*INPUT DATA*.

* * * *

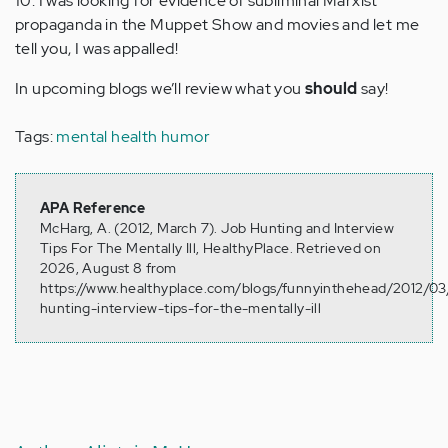
10. I was looking for evidence of subliminal Marxist
propaganda in the Muppet Show and movies and let me
tell you, I was appalled!
In upcoming blogs we’ll review what you
should
say!
Tags:
mental health humor
APA Reference
McHarg, A. (2012, March 7). Job Hunting and Interview
Tips For The Mentally Ill, HealthyPlace. Retrieved on
2026, August 8 from
https://www.healthyplace.com/blogs/funnyinthehead/2012/03
hunting-interview-tips-for-the-mentally-ill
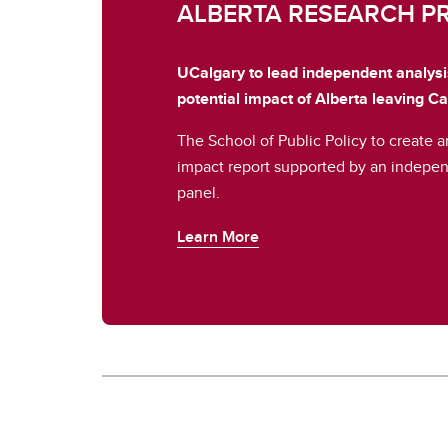
ALBERTA RESEARCH P
UCalgary to lead independent analys
potential impact of Alberta leaving C
The School of Public Policy to create 
impact report supported by an indepen
panel.
Learn More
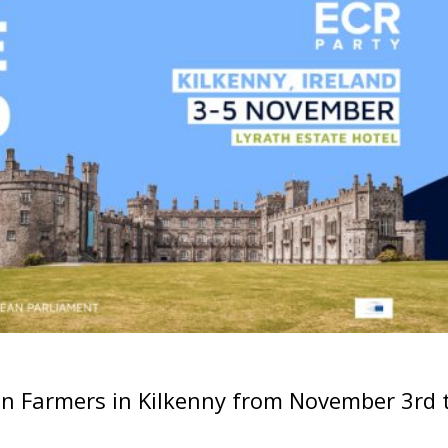
an Farmers in Kilkenny from November 3rd 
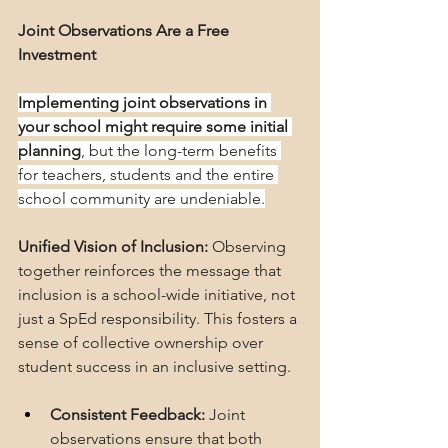
Joint Observations Are a Free 
Investment
Implementing joint observations in 
your school might require some initial 
planning
, but the long-term benefits 
for teachers, students and the entire 
school community are undeniable.
Unified Vision of Inclusion:
 Observing 
together reinforces the message that 
inclusion is a school-wide initiative, not 
just a SpEd responsibility. This fosters a 
sense of collective ownership over 
student success in an inclusive setting.
Consistent Feedback:
 Joint 
observations ensure that both 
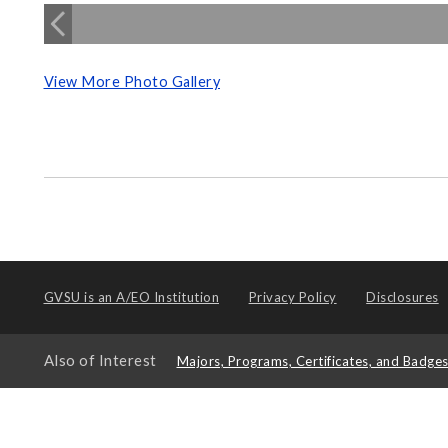
View More Photo Gallery
GVSU is an
A/EO Institution
Privacy Policy
Disclosures
Also of Interest
Majors, Programs, Certificates, and Badge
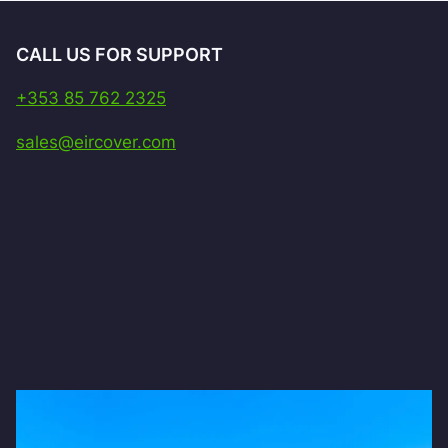
CALL US FOR SUPPORT
+353 85 762 2325
sales@eircover.com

* * * *

From the material above, gather all lines that include the string "impact" and copy them.

*WRITTEN SOLUTION*.
potential impact of Alberta leaving C
impact report supported by an indepen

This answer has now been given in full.